Well its not really a recipe per se but someone turned me on to mayo a while back. Here's how I did my last fish dinner.

Took a slab of fresh striper, maybe a qtr pound. Marrinated it in Italian dressing for a coulpe of hours. Pulled out of dressing an aplied a thin coat of mayo to both sides. Sprinkled with salt,pepper,lemonsalt,garlic powder an basil. Put in oven an broiled until flaky. Add peas and corn an tater tots. Real tasty an stays moist.

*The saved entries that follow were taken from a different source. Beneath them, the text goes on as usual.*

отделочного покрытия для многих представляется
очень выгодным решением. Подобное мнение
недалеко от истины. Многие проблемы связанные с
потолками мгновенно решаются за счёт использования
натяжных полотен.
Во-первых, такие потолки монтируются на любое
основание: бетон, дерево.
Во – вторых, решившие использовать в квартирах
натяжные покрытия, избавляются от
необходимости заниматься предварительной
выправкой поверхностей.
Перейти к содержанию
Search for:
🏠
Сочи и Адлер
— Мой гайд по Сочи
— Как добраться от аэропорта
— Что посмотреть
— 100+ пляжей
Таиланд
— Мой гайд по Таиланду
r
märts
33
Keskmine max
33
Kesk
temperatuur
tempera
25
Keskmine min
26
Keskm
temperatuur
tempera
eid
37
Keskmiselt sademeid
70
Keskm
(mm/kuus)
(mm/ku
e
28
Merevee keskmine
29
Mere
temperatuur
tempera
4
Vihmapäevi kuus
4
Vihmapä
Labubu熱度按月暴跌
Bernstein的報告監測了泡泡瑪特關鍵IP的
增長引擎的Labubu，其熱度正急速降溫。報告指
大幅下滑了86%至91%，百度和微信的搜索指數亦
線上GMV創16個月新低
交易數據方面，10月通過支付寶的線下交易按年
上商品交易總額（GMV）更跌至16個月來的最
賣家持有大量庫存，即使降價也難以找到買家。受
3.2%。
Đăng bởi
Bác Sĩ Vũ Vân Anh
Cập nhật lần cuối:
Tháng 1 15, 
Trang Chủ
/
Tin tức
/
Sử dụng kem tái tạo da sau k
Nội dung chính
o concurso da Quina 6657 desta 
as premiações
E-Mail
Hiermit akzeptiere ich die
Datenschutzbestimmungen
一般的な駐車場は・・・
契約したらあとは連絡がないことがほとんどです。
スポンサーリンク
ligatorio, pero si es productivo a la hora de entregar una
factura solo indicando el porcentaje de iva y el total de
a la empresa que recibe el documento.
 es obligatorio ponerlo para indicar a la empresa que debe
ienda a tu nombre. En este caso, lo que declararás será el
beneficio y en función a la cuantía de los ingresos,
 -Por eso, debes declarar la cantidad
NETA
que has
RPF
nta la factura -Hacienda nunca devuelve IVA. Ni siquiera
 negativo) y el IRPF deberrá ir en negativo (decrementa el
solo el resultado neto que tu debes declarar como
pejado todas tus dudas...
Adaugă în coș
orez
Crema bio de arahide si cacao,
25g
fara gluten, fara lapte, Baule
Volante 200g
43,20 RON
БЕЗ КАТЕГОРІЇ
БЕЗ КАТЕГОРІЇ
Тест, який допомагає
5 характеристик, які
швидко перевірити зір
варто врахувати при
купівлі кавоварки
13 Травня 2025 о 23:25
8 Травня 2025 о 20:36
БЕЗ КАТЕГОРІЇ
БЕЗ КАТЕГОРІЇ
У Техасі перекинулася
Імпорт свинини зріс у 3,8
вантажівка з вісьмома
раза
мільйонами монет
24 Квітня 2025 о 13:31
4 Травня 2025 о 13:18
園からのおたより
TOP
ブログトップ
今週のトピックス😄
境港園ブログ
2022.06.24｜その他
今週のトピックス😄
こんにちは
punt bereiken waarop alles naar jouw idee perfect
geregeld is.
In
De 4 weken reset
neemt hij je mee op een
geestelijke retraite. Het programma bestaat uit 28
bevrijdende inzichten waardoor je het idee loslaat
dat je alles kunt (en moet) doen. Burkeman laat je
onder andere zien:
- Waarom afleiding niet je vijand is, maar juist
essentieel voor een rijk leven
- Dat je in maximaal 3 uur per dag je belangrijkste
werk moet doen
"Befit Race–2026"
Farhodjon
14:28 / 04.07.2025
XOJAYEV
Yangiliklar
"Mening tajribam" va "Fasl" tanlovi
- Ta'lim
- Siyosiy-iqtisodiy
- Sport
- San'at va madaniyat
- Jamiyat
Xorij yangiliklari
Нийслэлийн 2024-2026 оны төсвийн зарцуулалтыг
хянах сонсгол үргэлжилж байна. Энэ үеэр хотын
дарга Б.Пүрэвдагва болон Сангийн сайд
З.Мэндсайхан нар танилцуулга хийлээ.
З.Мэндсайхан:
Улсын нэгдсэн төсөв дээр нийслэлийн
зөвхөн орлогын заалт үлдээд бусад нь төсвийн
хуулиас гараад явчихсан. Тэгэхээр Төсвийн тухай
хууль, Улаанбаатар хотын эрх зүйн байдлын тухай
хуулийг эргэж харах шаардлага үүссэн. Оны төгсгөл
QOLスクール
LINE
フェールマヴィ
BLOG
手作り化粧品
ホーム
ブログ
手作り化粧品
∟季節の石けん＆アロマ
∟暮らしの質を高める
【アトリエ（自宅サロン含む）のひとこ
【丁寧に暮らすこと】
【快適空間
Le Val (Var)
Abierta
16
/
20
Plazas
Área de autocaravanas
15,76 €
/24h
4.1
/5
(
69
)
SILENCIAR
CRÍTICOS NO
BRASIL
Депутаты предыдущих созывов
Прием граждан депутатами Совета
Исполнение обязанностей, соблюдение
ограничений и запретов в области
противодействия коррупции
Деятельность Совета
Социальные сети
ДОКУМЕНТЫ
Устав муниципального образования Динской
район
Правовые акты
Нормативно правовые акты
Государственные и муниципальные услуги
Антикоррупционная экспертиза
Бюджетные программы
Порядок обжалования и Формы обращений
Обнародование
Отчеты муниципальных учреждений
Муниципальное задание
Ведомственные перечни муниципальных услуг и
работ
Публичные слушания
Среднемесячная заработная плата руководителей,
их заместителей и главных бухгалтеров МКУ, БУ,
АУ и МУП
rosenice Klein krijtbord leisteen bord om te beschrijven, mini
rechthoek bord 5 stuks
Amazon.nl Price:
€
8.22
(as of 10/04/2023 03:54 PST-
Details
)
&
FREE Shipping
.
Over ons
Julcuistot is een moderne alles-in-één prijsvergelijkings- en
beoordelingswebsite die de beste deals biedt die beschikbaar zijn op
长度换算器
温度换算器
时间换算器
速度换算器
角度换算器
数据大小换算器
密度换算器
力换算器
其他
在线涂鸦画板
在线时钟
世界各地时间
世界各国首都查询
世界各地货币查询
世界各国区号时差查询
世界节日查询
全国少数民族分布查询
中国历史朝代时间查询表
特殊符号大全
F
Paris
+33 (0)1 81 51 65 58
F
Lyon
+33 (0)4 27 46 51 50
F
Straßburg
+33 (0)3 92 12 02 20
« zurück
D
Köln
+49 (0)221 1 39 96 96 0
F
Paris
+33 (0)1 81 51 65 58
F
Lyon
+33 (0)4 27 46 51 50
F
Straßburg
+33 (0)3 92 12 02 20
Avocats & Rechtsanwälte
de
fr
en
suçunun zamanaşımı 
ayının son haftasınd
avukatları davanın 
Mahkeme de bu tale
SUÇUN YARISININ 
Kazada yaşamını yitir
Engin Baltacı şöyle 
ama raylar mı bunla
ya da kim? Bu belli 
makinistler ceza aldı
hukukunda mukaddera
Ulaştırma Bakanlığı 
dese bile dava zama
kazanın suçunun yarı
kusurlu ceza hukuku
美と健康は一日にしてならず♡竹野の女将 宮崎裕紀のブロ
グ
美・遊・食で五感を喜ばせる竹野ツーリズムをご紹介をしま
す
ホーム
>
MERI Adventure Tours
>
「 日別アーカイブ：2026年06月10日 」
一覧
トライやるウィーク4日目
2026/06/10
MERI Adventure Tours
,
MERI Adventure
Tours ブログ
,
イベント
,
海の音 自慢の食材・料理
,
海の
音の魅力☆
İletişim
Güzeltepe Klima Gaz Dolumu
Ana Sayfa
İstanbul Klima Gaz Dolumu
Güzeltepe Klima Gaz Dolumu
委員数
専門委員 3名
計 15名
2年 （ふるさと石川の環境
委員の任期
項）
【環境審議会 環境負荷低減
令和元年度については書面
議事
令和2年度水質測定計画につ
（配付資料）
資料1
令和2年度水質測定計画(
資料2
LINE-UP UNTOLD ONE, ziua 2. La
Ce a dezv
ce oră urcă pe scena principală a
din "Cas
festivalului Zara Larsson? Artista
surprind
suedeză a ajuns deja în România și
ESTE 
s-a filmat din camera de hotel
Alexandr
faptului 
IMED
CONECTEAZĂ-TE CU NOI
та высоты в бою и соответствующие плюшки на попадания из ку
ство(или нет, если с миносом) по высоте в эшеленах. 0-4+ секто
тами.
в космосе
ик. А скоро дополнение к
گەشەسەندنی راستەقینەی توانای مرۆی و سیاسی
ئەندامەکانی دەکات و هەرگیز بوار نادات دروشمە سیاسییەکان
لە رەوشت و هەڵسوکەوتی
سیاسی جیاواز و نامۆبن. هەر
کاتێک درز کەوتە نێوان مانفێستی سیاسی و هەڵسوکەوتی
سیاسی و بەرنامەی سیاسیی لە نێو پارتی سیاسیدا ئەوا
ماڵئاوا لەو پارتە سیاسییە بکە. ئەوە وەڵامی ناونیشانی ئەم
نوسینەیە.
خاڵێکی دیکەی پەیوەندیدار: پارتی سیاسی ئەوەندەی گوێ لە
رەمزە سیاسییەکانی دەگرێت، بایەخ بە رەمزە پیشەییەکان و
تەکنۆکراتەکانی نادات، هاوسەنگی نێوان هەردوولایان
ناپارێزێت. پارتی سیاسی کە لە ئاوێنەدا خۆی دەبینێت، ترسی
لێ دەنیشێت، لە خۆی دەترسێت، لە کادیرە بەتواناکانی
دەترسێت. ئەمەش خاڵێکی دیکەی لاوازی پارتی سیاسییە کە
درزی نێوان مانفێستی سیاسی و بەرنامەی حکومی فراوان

Well there's my contribution to th board.


----------



## Topsailbum (Apr 10, 2003)

chef clay when ya gonna get ya own show?


----------



## Cdog (Mar 18, 2002)

*LMAO*

Thats my only way I know to cook fish!


----------



## paulyseggs (Feb 24, 2004)

i;ve done almost the same thing with medium sized bluefish fillets, instead of plain mayo i use ceasar dressing or ranch, then grill em in tin foil or if your really wanna have a good meal toss em on a untreated hardwood plank and let em bake by a fire, trick to the plank is you gotta get it charred good then put the filet skin side down right on it and let it go. i like nut woods or apple as far as planks go...


----------



## Anthony (Jul 3, 2002)

I make bluefish using a fennel mayo topping then broiling it. Here's my recipe,

two 8-ounce skinless bluefish fillets
For fennel mayonnaise:
1 teaspoon fennel seeds
1 large garlic clove
1/2 teaspoon salt
2 tablespoons mayonnaise
1/2 tablespoon fresh lemon juice

Toast fennel seeds in a small pan till fragrant, then mince with garlic and salt. Then transfer to a small bowl and mix in remaining ingredients. Arrange bluefish in a pan and spread fennel mayo evenly over the top of the fillets. Broil for 7 minutes and enjoy  .

You can play with the ingredients but this is a good recipe to follow. You can use this for any type of mackeral as well.


----------